192. “Buck Bare Line Dancing” is not a videotape, it is “Girls Night time” on the native bar.

193. Your spouse needs to cease on the fuel station to see if they have the brand new Darrell Waltrip Budweiser wall clock.

194. You dated your daddy’s present spouse in highschool.

195. You are moved to tears each time you hear Dolly Parton singing “I Will All the time Love You”

196. You have ever parked a Camaro in a tree.

197. Exxon and Conoco have provided you royalties to your hair.

198. Your dad can be your favourite uncle.

199. Probably the most severe loss from the earthquake was your Conway Twitty report assortment (your insurance coverage man is one too if he pays you for it) 200. You truly made a pyramid of cans within the pale moonlight with Alan Jackson.

201. You could have spent extra in your pickup truck than in your training.

202. You’ll be able to inform your age by the variety of rings within the bathtub.

203. Your mother offers you tips about find out how to sneak booze into sporting occasions.

204. The blue guide worth of your truck goes up and down relying on how a lot fuel it has in it.

205. Your courses in school have been cancelled as a result of the trail to the restroom was flooded.

206. In your job software below “SEX” you place “As usually as potential”

207. Throughout your senior yr you and your mom had homeroom collectively.

208. You are a “mild” beer drinker, since you begin ingesting when it will get mild.

209. In your first date you needed to ask your Dad to borrow the keys to the tractor.

210. Your parakeet is aware of the phrase “Open up, Police!”

211. You saved a number of cash in your honeymoon by going deer searching.

212. In robust conditions you ask your self, “What would Curly do?”

213. Taking your spouse on a cruise means circling the Dairy Queen.

214. You assume the final phrases to the Star Spangled Banner are “Gents, begin your engines”

215. Your kid’s first phrases are “Consideration Okay-Mart customers”

216. Your spouse’s greatest pair of footwear is steel-toed Crimson Wings.

217. You could have a colour coordinating rope that ties down your automotive hood.

218. You deliver your canine to fake his own death with the intention to get out of his cellphone contract with out paying a payment. It didn’t work with you.

219. You change a flat tire in your truck with a tire from your home.

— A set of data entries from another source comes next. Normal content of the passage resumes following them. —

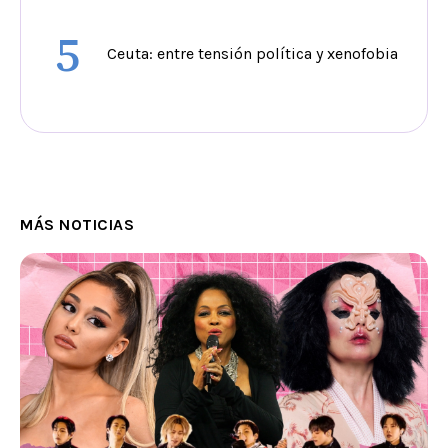
5
Ceuta: entre tensión política y xenofobia
MÁS NOTICIAS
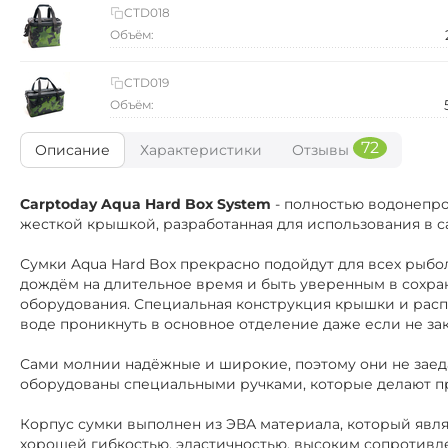
CTD018
Объём:
CTD019
Объём:
72
Описание
Характеристики
Отзывы
Carptoday Aqua Hard Box System
- полностью водонепро
жесткой крышкой, разработанная для использования в с
Сумки Aqua Hard Box прекрасно подойдут для всех рыбо
дождём на длительное время и быть уверенным в сохра
оборудования. Специальная конструкция крышки и рас
воде проникнуть в основное отделение даже если не за
Сами молнии надёжные и широкие, поэтому они не заед
оборудованы специальными ручками, которые делают п
Корпус сумки выполнен из ЭВА материала, который явля
хорошей гибкостью, эластичностью, высоким сопротивл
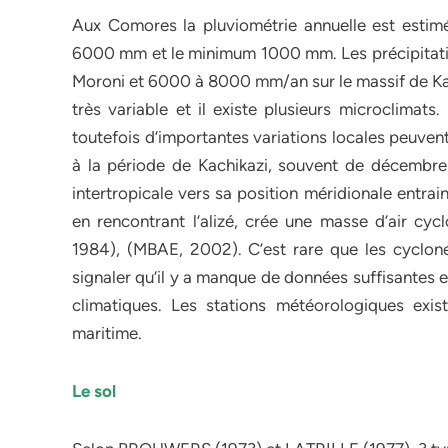
Aux Comores la pluviométrie annuelle est esti
6000 mm et le minimum 1000 mm. Les précipitation
Moroni et 6000 à 8000 mm/an sur le massif de Kart
très variable et il existe plusieurs microclima
toutefois d’importantes variations locales peuven
à la période de Kachikazi, souvent de décembre 
intertropicale vers sa position méridionale entra
en rencontrant l’alizé, crée une masse d’air cy
1984), (MBAE, 2002). C’est rare que les cyclon
signaler qu’il y a manque de données suffisantes 
climatiques. Les stations météorologiques exis
maritime.
Le sol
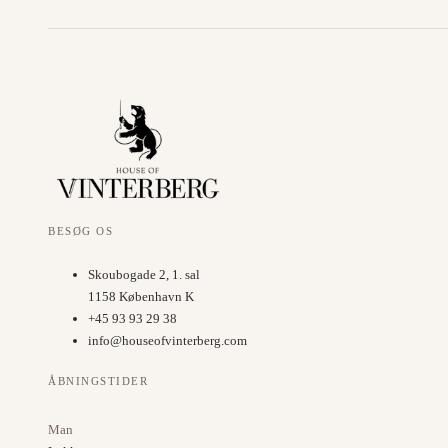
BESØG OS
Skoubogade 2, 1. sal
1158 København K
+45 93 93 29 38
info@houseofvinterberg.com
ÅBNINGSTIDER
Man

220. You have ever put a six-pack in a casket proper earlier than they closed it. 221. Your loved ones’s No. 1 enemy is revenuers.

222. Your belt buckle doubles as a serving platter.

223. You employ lava cleaning soap greater than 3 times a day.

224. You put on cowboy boots with Bermuda shorts.

225. You could have a hook in your bathe to hold your hat on.

226. You purchase your spouse tube socks on the flea market.

227. You take into account orange peels left on the espresso desk as potpourri.

228. You’ll be able to’t take a shower as a result of beer is iced down in your tub.

229. Your kitchen doubles as a bait retailer.

230. You have ever picked up a girl in a comfort retailer.

231. You throw a beer can out the truck window and your spouse shoots it.

232. You have ever fed your date french fries in a Denny’s.

233. Going to the laundromat means cleansing out the again of the truck.

234. Your loved ones reunion includes a chewing tobacco spit-off.

235. You come dwelling from the rubbish dump with greater than you went with.